### INPUT FOR THIS TASK ###

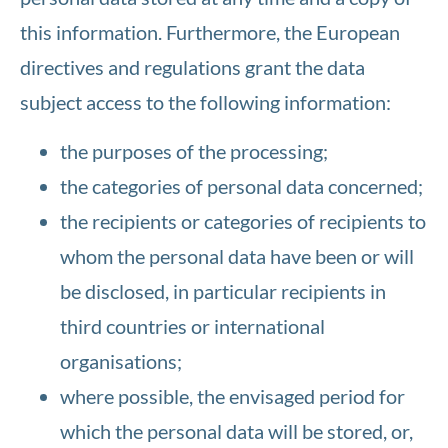
this information. Furthermore, the European
directives and regulations grant the data
subject access to the following information:
the purposes of the processing;
the categories of personal data concerned;
the recipients or categories of recipients to
whom the personal data have been or will
be disclosed, in particular recipients in
third countries or international
organisations;
where possible, the envisaged period for
which the personal data will be stored, or,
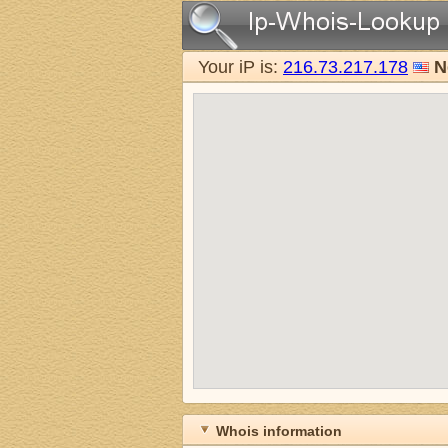
Your iP is:
216.73.217.178
N
Whois information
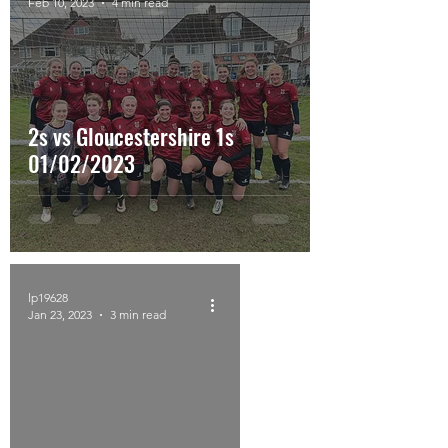
Feb 10, 2023
4 min read
2s vs Gloucestershire 1s
01/02/2023
lp19628
Jan 23, 2023
3 min read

###

EXERCISE
Scan the entries and show every line in which the word "personal" is found.

SOLUTION TO THIS TASK
the categories of personal data concerned;
whom the personal data have been or will
which the personal data will be stored, or,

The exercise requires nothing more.